1. Trépan comprenant :
a)un corps apte à être raccordé à une colonne de forage tubulaire et pivotant autour
de son axe, ledit corps présentant une portion de diamètre plein et une portion supérieure
comportant au moins un segment circonférentiel qui est positionné radialement vers
l'intérieur par rapport à l'axe de la portion de diamètre plein ;
b)une pluralité de bras s'étendant vers le bas à partir du corps et définissant, entre
eux et sous le corps, une zone ;
c) des moyens de coupe montés sur chaque bras et s'étendant vers l'intérieur, dans
la zone, pour couper une formation ; et
d)un passage de retour traversant le corps vers le haut depuis ladite zone et débouchant
au niveau de la portion supérieure à l'opposé du segment circonférentiel, une partie
au moins de la boue délivrée depuis la colonne de forage tubulaire vers ladite zone,
c'est-à-dire la face de coupe, s'écoulant depuis ladite zone à travers le passage
de retour ménagé dans le corps, en dérivation avec la portion de diamètre plein du
corps.
2. Trépan selon la revendication 1, caractérisé en ce que ledit passage de retour débouche
dudit corps au niveau d'un orifice qui s'étend dans un plan sensiblement normal à
un axe central parallèle à ladite colonne de forage tubulaire.

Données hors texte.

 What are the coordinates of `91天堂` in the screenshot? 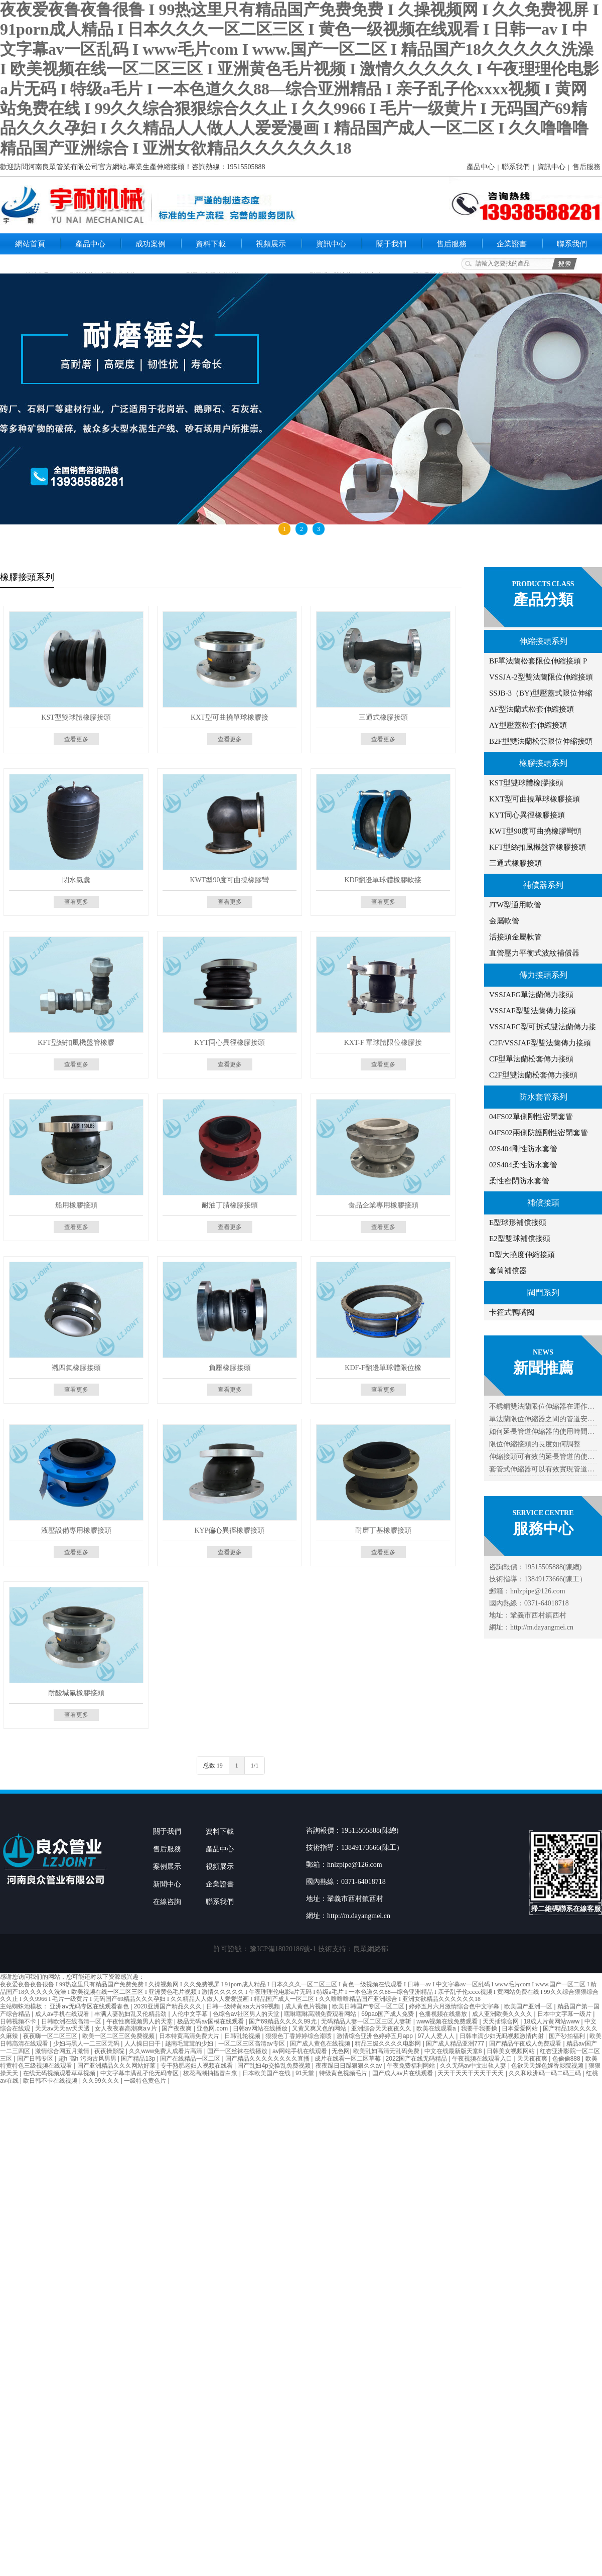 It's located at (305, 2073).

3. Trépan selon la revendication 1, caractérisé en ce que ledit passage de retour communique
avec au moins un autre passage en dérivation avec la portion de diamètre plein du
corps, de telle sorte que cette partie au moins du fluide ressort dudit corps par
une pluralité d'orifices.
4. Trépan selon la revendication 1, caractérisé en ce que ledit passage de retour débouche
dudit corps au niveau d'un orifice qui s'étend dans un plan dont un axe forme un angle
non perpendiculaire avec un axe central dudit corps
5. Trépan selon la revendication 1, caractérisé en ce que l'écoulement de déblais à travers
ledit passage de retour est assisté par l'injection de boue de forage via au moins
une buse qui communique avec une source de boue de forage et le passage de retour
et dont la trajectoire est identique à celle du passage de retour.

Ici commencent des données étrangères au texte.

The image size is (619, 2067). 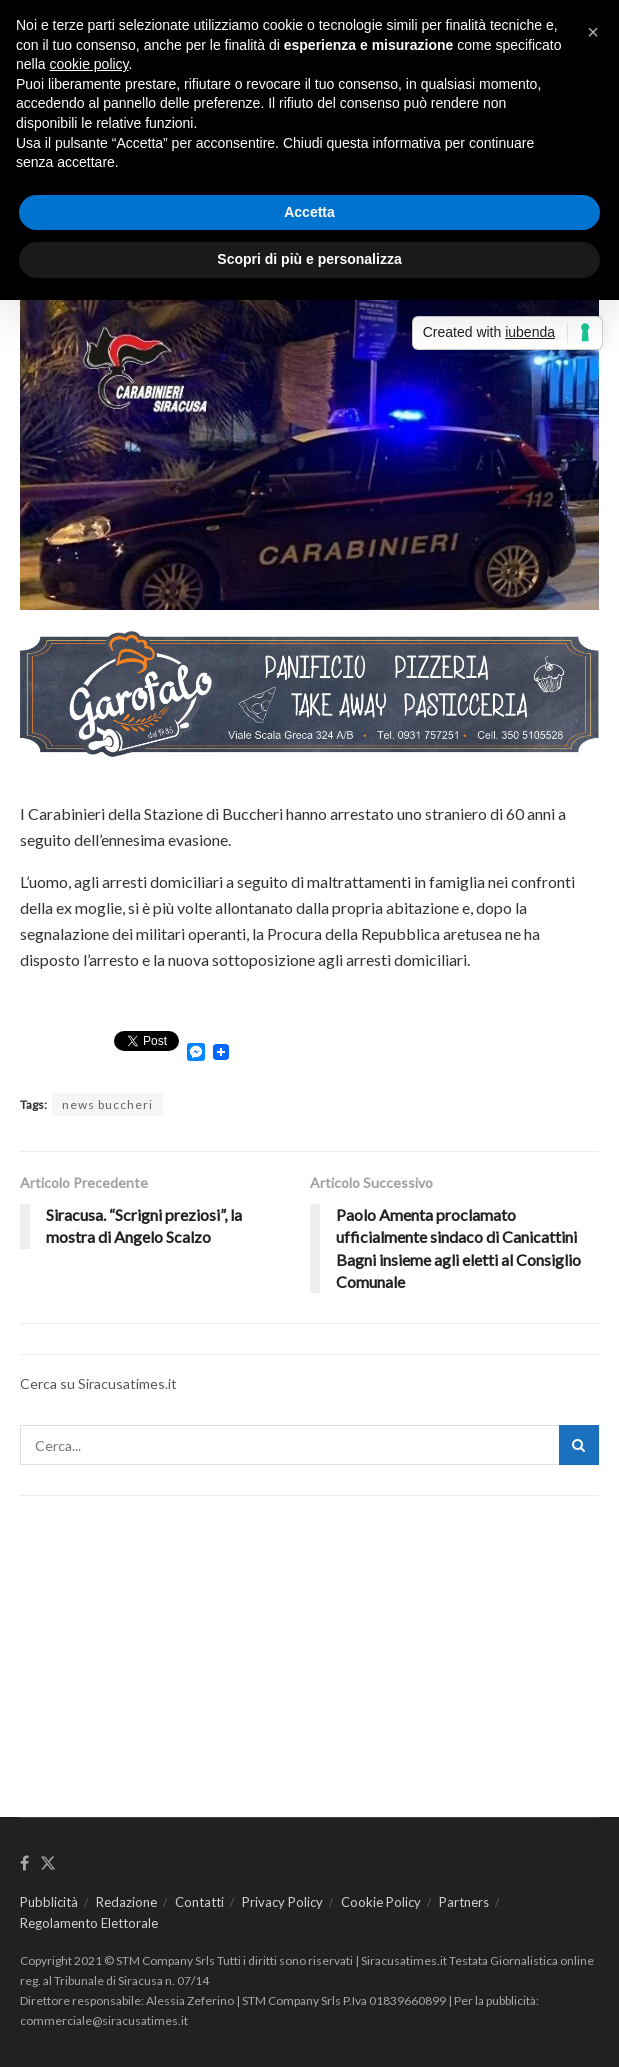 I want to click on news buccheri, so click(x=107, y=1104).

6. Trépan selon la revendication 3, caractérisé en ce que l'écoulement de déblais à travers
le ou lesdits autres passages est assisté par l'injection de boue de forage via une
buse qui communique avec une source de boue de forage et ledit autre passage de retour
et dont la trajectoire est identique à celle dudit autre passage.
7. Trépan selon la revendication 5 ou 6, caractérisé en ce que la ou lesdites buses sont
situées à proximité et au-dessus du sommet de la trajectoire de rotation desdits moyens
de coupe, la ou lesdites buses ayant une trajectoire identique à celle dudit passage
de retour.
8. Trépan selon la revendication 5 ou 6, caractérisé en ce que ladite ou lesdites buses
sont situées à proximité et au-dessus du sommet de la trajectoire de rotation desdits
moyens de coupe, ladite buse ayant une trajectoire sensiblement tangentielle à la
trajectoire de rotation desdits moyens de coupe.